=== Begin Enclosure ===
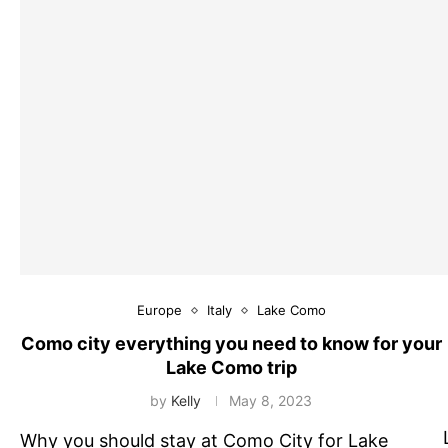
Europe
Italy
Lake Como
Como city everything you need to know for your
Lake Como trip
by
Kelly
May 8, 2023
Why you should stay at Como City for Lake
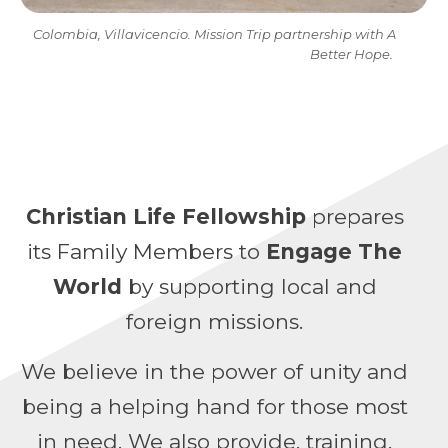
Colombia, Villavicencio. Mission Trip partnership with A
Better Hope.
Christian Life Fellowship
prepares
its Family Members to
Engage The
World
by supporting local and
foreign missions.
We believe in the power of unity and
being a helping hand for those most
in need. We also provide, training,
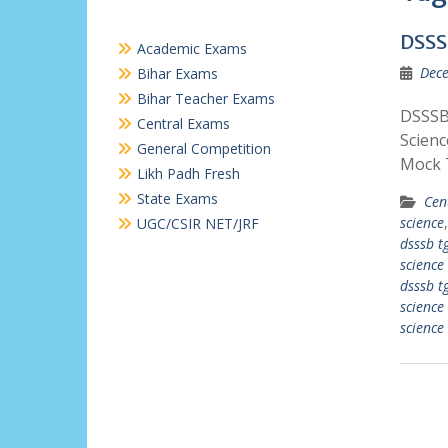
DSSS
Academic Exams
Dece
Bihar Exams
Bihar Teacher Exams
DSSSB 
Central Exams
Scienc
General Competition
Mock 
Likh Padh Fresh
State Exams
Cen
science
UGC/CSIR NET/JRF
dsssb tg
science
dsssb tg
science
science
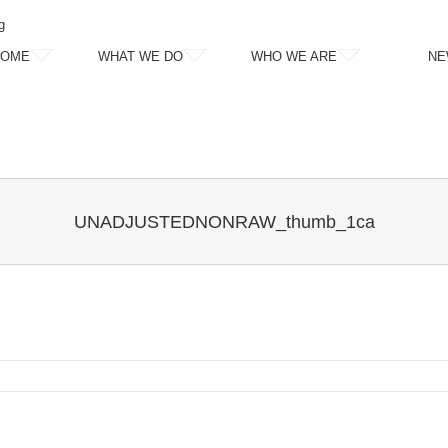
g
HOME
WHAT WE DO
WHO WE ARE
NE
UNADJUSTEDNONRAW_thumb_1ca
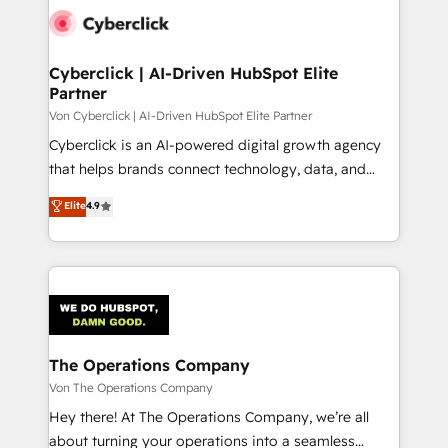
Cyberclick | AI-Driven HubSpot Elite
Partner
Von Cyberclick | AI-Driven HubSpot Elite Partner
Cyberclick is an AI-powered digital growth agency
that helps brands connect technology, data, and
creativity to achieve measurable results. Founded in
Elite
4.9
Barcelona and operating across Spain, LATAM, and
the UK, we support global companies in building
smarter marketing, sales, and customer success
strategies. As the only HubSpot Elite Partner in
Iberia (Spain & Portugal), we combine human insight
with intelligent automation to drive sustainable
growth. Our multidisciplinary team designs solutions
The Operations Company
that simplify complexity, boost performance, and
Von The Operations Company
turn innovation into real impact. 🌍 Highlights •
Hey there! At The Operations Company, we’re all
HubSpot Partner since 2012 • 2022 EMEA Impact
about turning your operations into a seamless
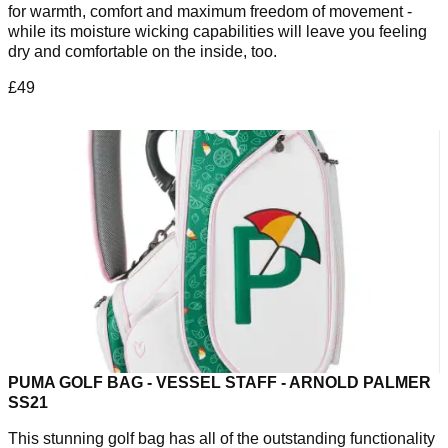
for warmth, comfort and maximum freedom of movement -
while its moisture wicking capabilities will leave you feeling
dry and comfortable on the inside, too.
£49
PUMA GOLF BAG - VESSEL STAFF - ARNOLD PALMER
SS21
This stunning golf bag has all of the outstanding functionality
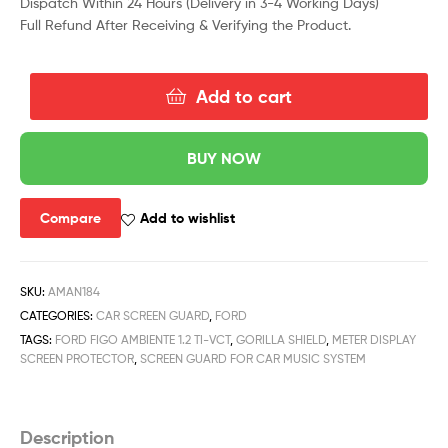
Dispatch Within 24 Hours (Delivery in 3-4 Working Days)
Full Refund After Receiving & Verifying the Product.
Add to cart
BUY NOW
Compare
Add to wishlist
SKU:
AMAN184
CATEGORIES:
CAR SCREEN GUARD
,
FORD
TAGS:
FORD FIGO AMBIENTE 1.2 TI-VCT
,
GORILLA SHIELD
,
METER DISPLAY
SCREEN PROTECTOR
,
SCREEN GUARD FOR CAR MUSIC SYSTEM
Description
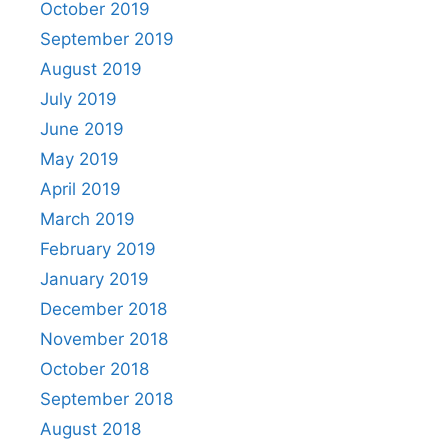
October 2019
September 2019
August 2019
July 2019
June 2019
May 2019
April 2019
March 2019
February 2019
January 2019
December 2018
November 2018
October 2018
September 2018
August 2018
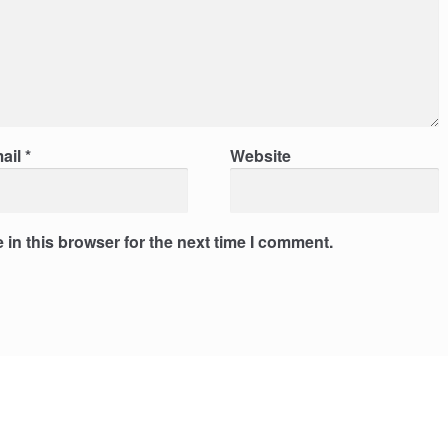
ail
*
Website
in this browser for the next time I comment.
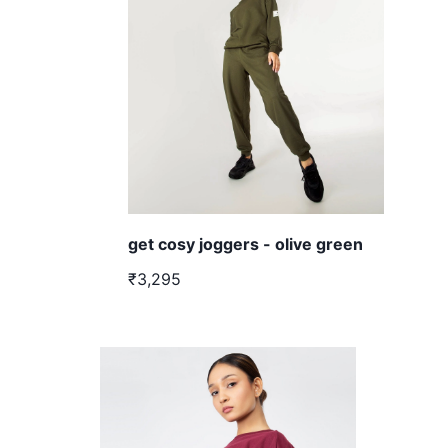
get cosy joggers - olive green
₹3,295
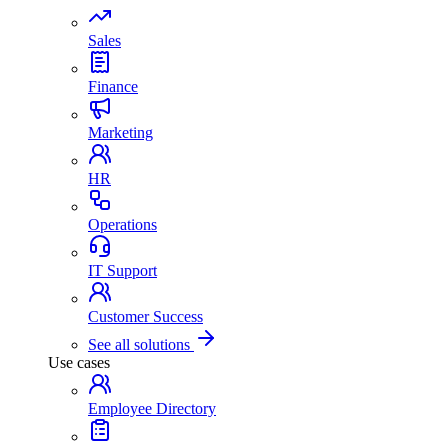
Sales
Finance
Marketing
HR
Operations
IT Support
Customer Success
See all solutions
Use cases
Employee Directory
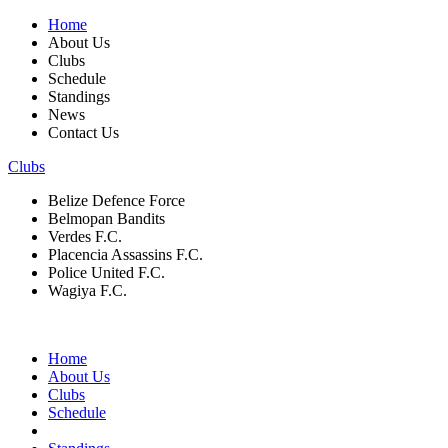
Home
About Us
Clubs
Schedule
Standings
News
Contact Us
Clubs
Belize Defence Force
Belmopan Bandits
Verdes F.C.
Placencia Assassins F.C.
Police United F.C.
Wagiya F.C.
Home
About Us
Clubs
Schedule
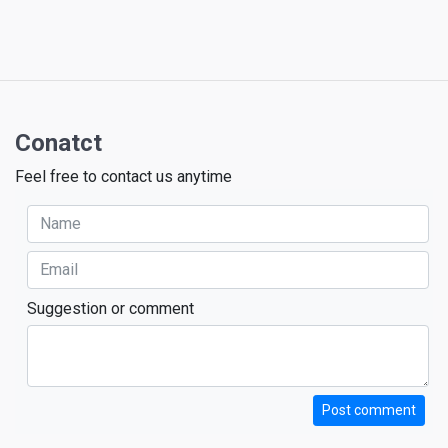
Conatct
Feel free to contact us anytime
Suggestion or comment
Post comment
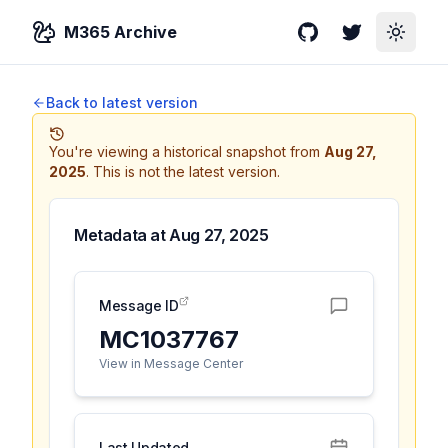
M365 Archive
GitHub
Twitter
Toggle
Back to latest version
You're viewing a historical snapshot from
Aug 27,
2025
.
This is not the latest version.
Metadata at
Aug 27, 2025
Message ID
MC1037767
View in Message Center
Last Updated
=== End Enclosure ===
Exercise aim
Omit every picture, then repeat the remaining data exactly as it appears above.

Response for this exercise
Europe
Italy
Lake Como
Como city everything you need to know for your
Lake Como trip
by
Kelly
May 8, 2023
Why you should stay at Como City for Lake
Colombia, Villavicencio. Mission Trip partnership with A
Better Hope.
Christian Life Fellowship
prepares
its Family Members to
Engage The
World
by supporting local and
foreign missions.
We believe in the power of unity and
being a helping hand for those most
in need. We also provide, training,
DSSS
Academic Exams
Dece
Bihar Exams
Bihar Teacher Exams
DSSSB 
Central Exams
Scienc
General Competition
Mock 
Likh Padh Fresh
State Exams
Cen
science
UGC/CSIR NET/JRF
dsssb tg
science
dsssb tg
science
science
g
HOME
WHAT WE DO
WHO WE ARE
NE
UNADJUSTEDNONRAW_thumb_1ca
Cyberclick | AI-Driven HubSpot Elite
Partner
Von Cyberclick | AI-Driven HubSpot Elite Partner
Cyberclick is an AI-powered digital growth agency
that helps brands connect technology, data, and
creativity to achieve measurable results. Founded in
Elite
4.9
Barcelona and operating across Spain, LATAM, and
the UK, we support global companies in building
smarter marketing, sales, and customer success
strategies. As the only HubSpot Elite Partner in
Iberia (Spain & Portugal), we combine human insight
with intelligent automation to drive sustainable
growth. Our multidisciplinary team designs solutions
The Operations Company
that simplify complexity, boost performance, and
Von The Operations Company
turn innovation into real impact. 🌍 Highlights •
Hey there! At The Operations Company, we’re all
HubSpot Partner since 2012 • 2022 EMEA Impact
about turning your operations into a seamless
for warmth, comfort and maximum freedom of movement -
while its moisture wicking capabilities will leave you feeling
dry and comfortable on the inside, too.
£49
PUMA GOLF BAG - VESSEL STAFF - ARNOLD PALMER
SS21
This stunning golf bag has all of the outstanding functionality
Dispatch Within 24 Hours (Delivery in 3-4 Working Days)
Full Refund After Receiving & Verifying the Product.
Add to cart
BUY NOW
Compare
Add to wishlist
SKU:
AMAN184
CATEGORIES:
CAR SCREEN GUARD
,
FORD
TAGS:
FORD FIGO AMBIENTE 1.2 TI-VCT
,
GORILLA SHIELD
,
METER DISPLAY
SCREEN PROTECTOR
,
SCREEN GUARD FOR CAR MUSIC SYSTEM
Description
October 2019
September 2019
August 2019
July 2019
June 2019
May 2019
April 2019
March 2019
February 2019
January 2019
December 2018
November 2018
October 2018
September 2018
August 2018
ail
*
Website
in this browser for the next time I comment.
get cosy joggers - olive green
₹3,295
Sales
Finance
Marketing
HR
Operations
IT Support
Customer Success
See all solutions
Use cases
Employee Directory
Home
About Us
Clubs
Schedule
Standings
News
Contact Us
Clubs
Belize Defence Force
Belmopan Bandits
Verdes F.C.
Placencia Assassins F.C.
Police United F.C.
Wagiya F.C.
Home
About Us
Clubs
Schedule
Conatct
Feel free to contact us anytime
Suggestion or comment
Post comment
M365 Archive
GitHub
Twitter
Toggle
Back to latest version
You're viewing a historical snapshot from
Aug 27,
2025
.
This is not the latest version.
Metadata at
Aug 27, 2025
Message ID
MC1037767
View in Message Center
Last Updated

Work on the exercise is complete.